Apesar dos números, CNH do Brasil pode colocar a segurança viária em risco
Um dos principais argumentos para a implementação do programa é o alto índice de pessoas que conduzem sem habilitação no país, que chega a 20 milhões, segundo dados do Ministério dos Transportes. Dessa forma, ao flexibilizar o processo e reduzir o seu custo obrigatório, o número de solicitações para primeira habilitação de fato cresceu.
No entanto, as alterações no processo de obtenção da CNH, principalmente nas etapas que tratam do aprendizado, levantaram inúmeras discussões sobre um possível prejuízo na formação dos novos condutores. Sob a ótica de profissionais da área, as regras foram flexibilizadas até demais, o que pode colocar em risco a segurança viária no futuro. Para Roberta Torres, especialista em educação no trânsito com mais de 24 anos de estudos na área, a medida não está focada no processo de formação.
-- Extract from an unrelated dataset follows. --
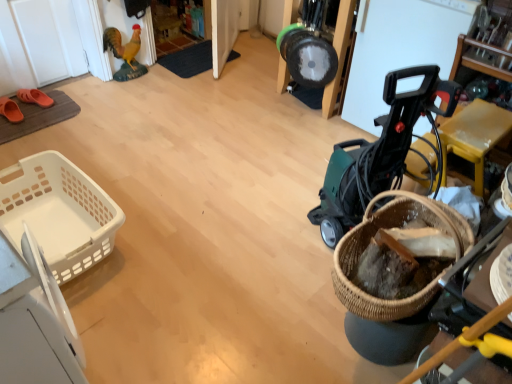 I want to click on free space between orange rubber sandals at left, which appears as the 1th footwear when viewed from the front, and orange rubber clog at left, marked as the 2th footwear in a front-to-back arrangement, so click(30, 114). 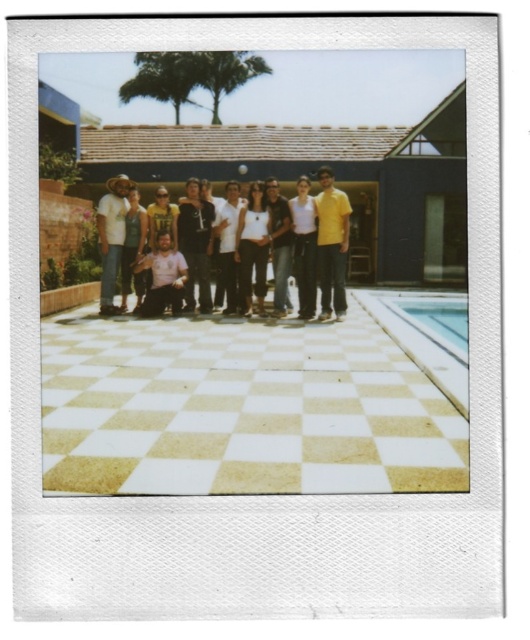 Based on the scene description, where is the matte black shirt at center located in terms of coordinates?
De acordo com a estudiosa, “a discussão está totalmente focada no preço e numa ideia falsa de ‘desburocratização’. A única coisa que eles estão querendo excluir é a parte da aprendizagem obrigatória”.
Os profissionais destacam, por exemplo, a redução da carga horária que caiu de 20 horas-aula para apenas 2 horas-aula, a possibilidade de tirar a carteira em carros automáticos, o fim da obrigatoriedade do duplo comando, as alterações dos critérios da prova de direção que retiararam as faltas eliminatórias e facilitaram o processo, entre outros.